DEFENSE MINISTER: Madam, your question is so conjectural that you force me to say: “No comment.”

LADY REPORTER: I was only echoing Sir Rische and Delegate Jerulian.

DEFENSE MINISTER: They are free to indulge in wild speculation. I am not.

SECOND REPORTER: At the risk of seeming wry — What is Your Lordship’s opinion of the weather?

DEFENSE MINISTER: Rather warm in Texarkana, isn’t it? I understand they’re having some bad dust storms in the Southwest. We may catch some of it hereabouts.

LADY REPORTER: Are you in favor of Motherhood, Lord Ragelle?

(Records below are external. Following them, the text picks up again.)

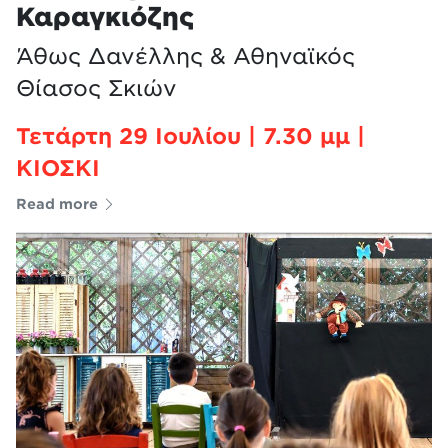
Καραγκιόζης
Άθως Δανέλλης & Αθηναϊκός
Θίασος Σκιών
Τετάρτη 29 Ιουλίου | 7.30 μμ |
ΚΙΟΣΚΙ
Read more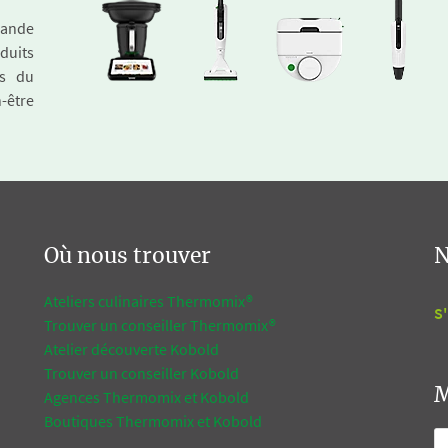
emande
duits
és du
n-être
Où nous trouver
N
Ateliers culinaires Thermomix®
S'
Trouver un conseiller Thermomix®
Atelier découverte Kobold
Trouver un conseiller Kobold
M
Agences Thermomix et Kobold
Boutiques Thermomix et Kobold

DEFENSE MINISTER: I am sternly opposed to it, Madam. It exerts a malign influence on youth, particularly upon young recruits. The military services would have superior soldiers if our fighting men had not been corrupted by Motherhood.

LADY REPORTER: May we quote you on that?

DEFENSE MINISTER: Certainly, Madam — but only in my obituary, not sooner.

LADY REPORTER: Thank you. I’ll prepare it in advance.

Like other abbots before him, the Dom Jethrah Zerchi was by nature not an especially contemplative man, although as spiritual ruler of his community he was vowed to foster the development of certain aspects of the contemplative life in this flock, and, as a monk, to attempt the cultivation of a contemplative disposition in himself. Dom Zerchi was not very good at either of these. His nature impelled him toward action even in thought; his mind refused to sit still and contemplate. There was a quality of restlessness about him which had driven him to the leadership of the flock; it made him a bolder ruler, occasionally even a more successful ruler, than some of his predecessors, but that same restlessness could easily become a liability, or even a vice.

Zerchi was vaguely aware, most of the time, of his own inclination toward hasty or impulsive action when confronted by unslayable dragons. Just now, however, the awareness was not vague but acute. It operated in unfortunate retrospect. The dragon had already bitten St. George.